▶ [TASK DIRECTIONS]:
Exactly the lines below from the line with "メンズ 本革 レザーリュック 大" through the line with "L'assurance auto est-elle" must make up the answer, both ends included and pictures left out.

▶ [Stored items from a collection]:
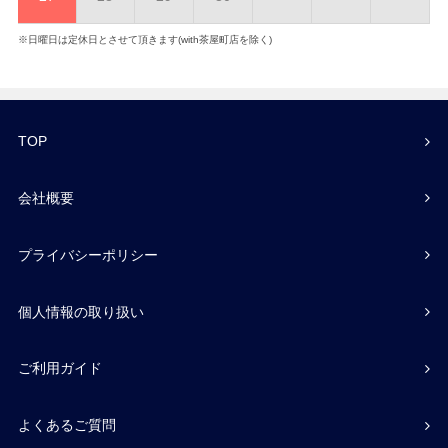
※日曜日は定休日とさせて頂きます(with茶屋町店を除く)
TOP
会社概要
プライバシーポリシー
個人情報の取り扱い
ご利用ガイド
よくあるご質問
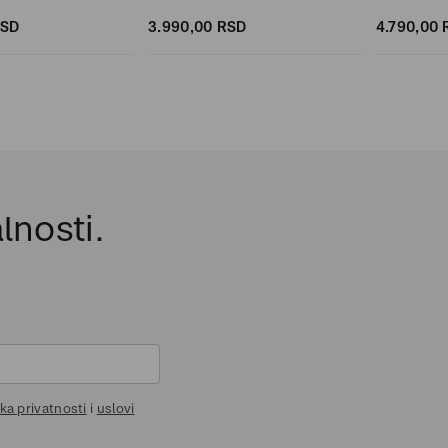
SD
3.990,
00
RSD
4.790,
00
lnosti.
ika privatnosti
i
uslovi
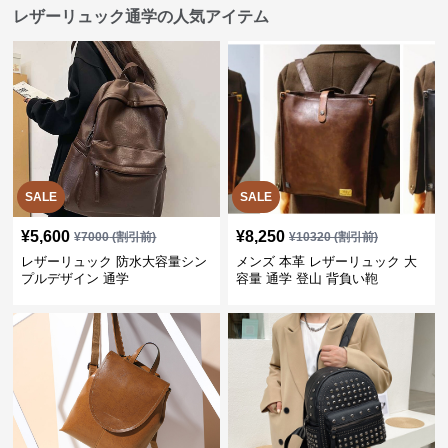
レザーリュック通学の人気アイテム
SALE
SALE
¥
5,600
¥
8,250
¥
7000
(割引前)
¥
10320
(割引前)
レザーリュック 防水大容量シン
メンズ 本革 レザーリュック 大
プルデザイン 通学
容量 通学 登山 背負い鞄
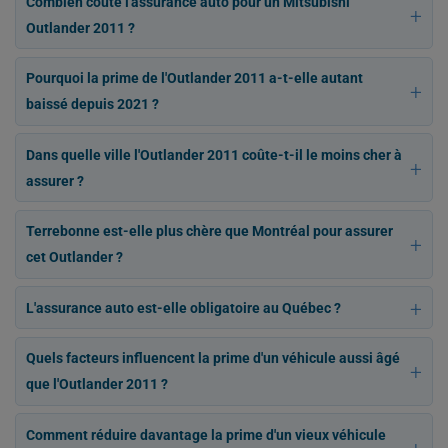
Combien coûte l'assurance auto pour un Mitsubishi
Outlander 2011 ?
Pourquoi la prime de l'Outlander 2011 a-t-elle autant
baissé depuis 2021 ?
Dans quelle ville l'Outlander 2011 coûte-t-il le moins cher à
assurer ?
Terrebonne est-elle plus chère que Montréal pour assurer
cet Outlander ?
L'assurance auto est-elle obligatoire au Québec ?
Quels facteurs influencent la prime d'un véhicule aussi âgé
que l'Outlander 2011 ?
Comment réduire davantage la prime d'un vieux véhicule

▶ [SOLUTION TO THIS EXERCISE]:
メンズ 本革 レザーリュック 大
プルデザイン 通学
容量 通学 登山 背負い鞄
Combien coûte l'assurance auto pour un Mitsubishi
Outlander 2011 ?
Pourquoi la prime de l'Outlander 2011 a-t-elle autant
baissé depuis 2021 ?
Dans quelle ville l'Outlander 2011 coûte-t-il le moins cher à
assurer ?
Terrebonne est-elle plus chère que Montréal pour assurer
cet Outlander ?
L'assurance auto est-elle obligatoire au Québec ?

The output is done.